- Opening Delimiter -

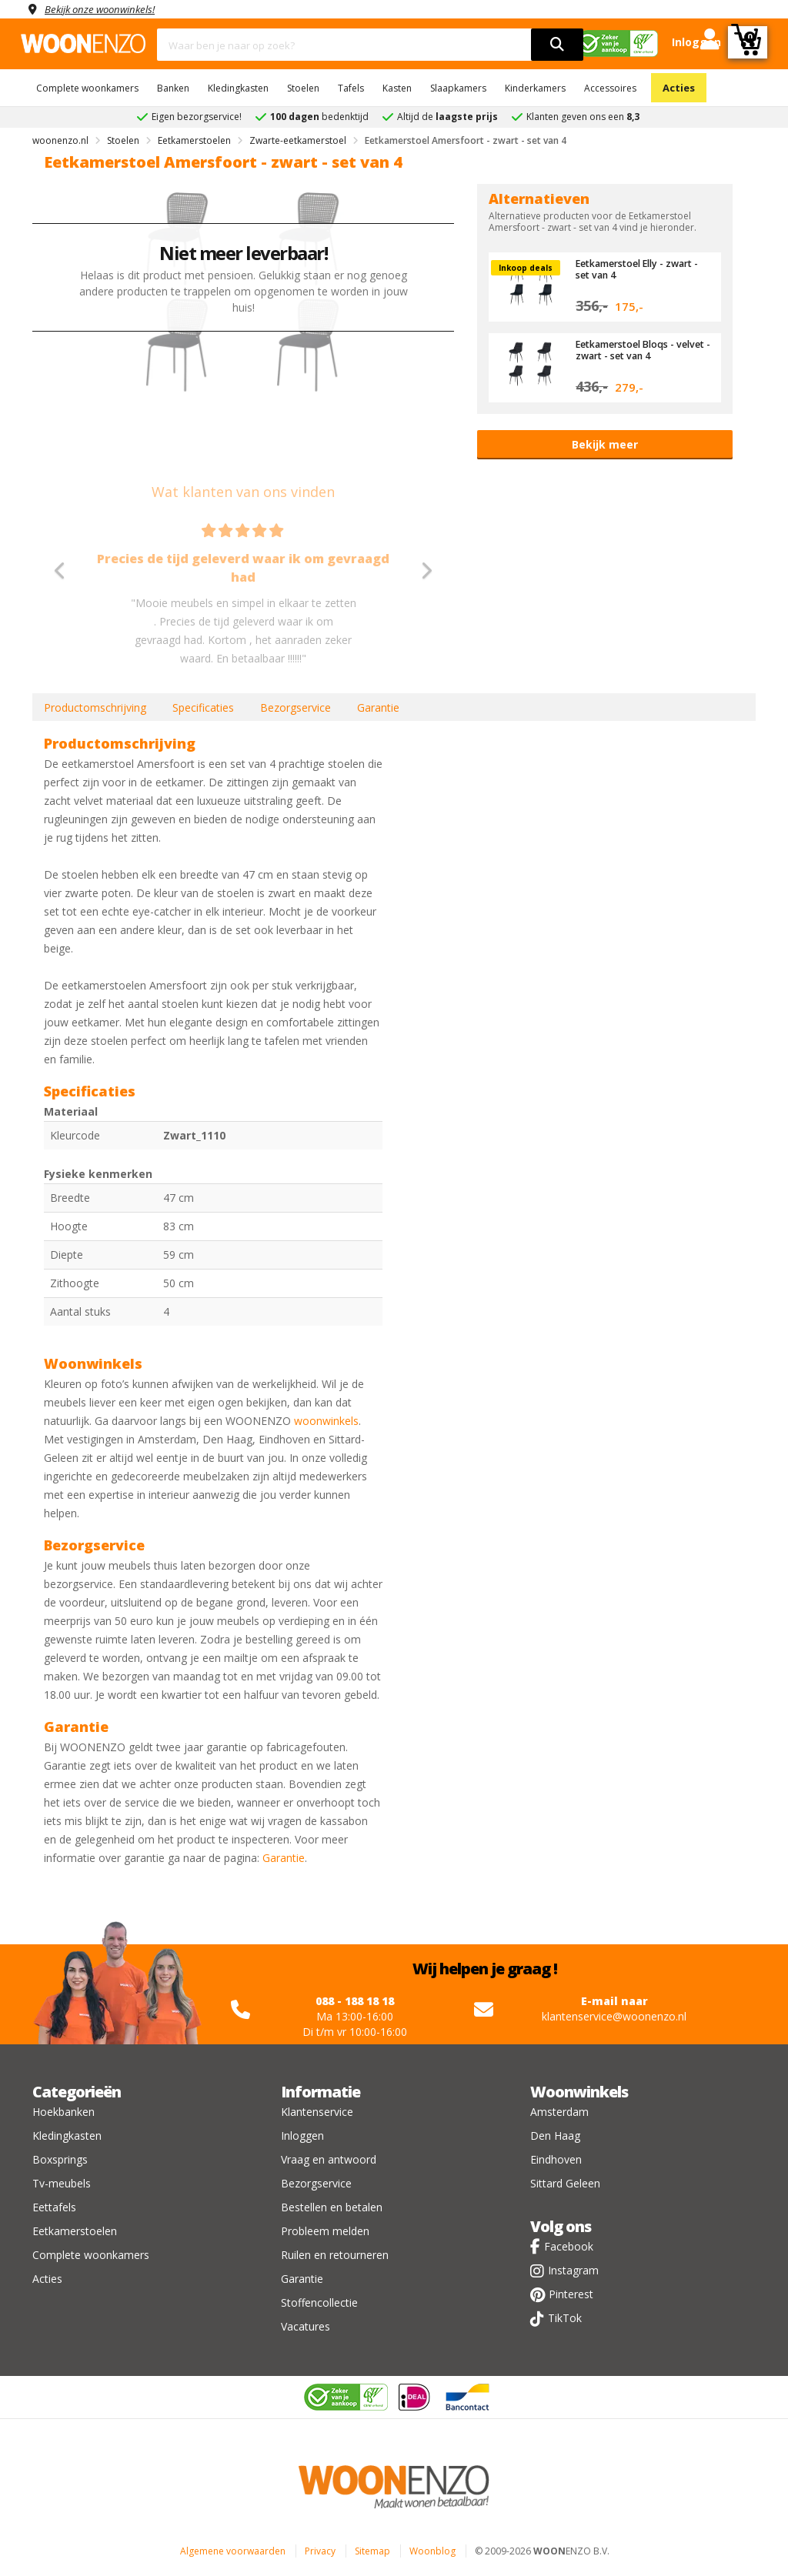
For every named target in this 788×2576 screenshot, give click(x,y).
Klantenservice (317, 2111)
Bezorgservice (295, 707)
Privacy (320, 2551)
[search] (557, 44)
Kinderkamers (535, 88)
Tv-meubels (61, 2183)
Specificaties (203, 707)
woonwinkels (326, 1420)
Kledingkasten (238, 88)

- Closing Delimiter -

- Required work
Write out every line above exactly as it is, leaving out the pictures.

- Task result
For every named target in this 788×2576 screenshot, give click(x,y).
Klantenservice (317, 2111)
Bezorgservice (295, 707)
Privacy (320, 2551)
[search] (557, 44)
Kinderkamers (535, 88)
Tv-meubels (61, 2183)
Specificaties (203, 707)
woonwinkels (326, 1420)
Kledingkasten (238, 88)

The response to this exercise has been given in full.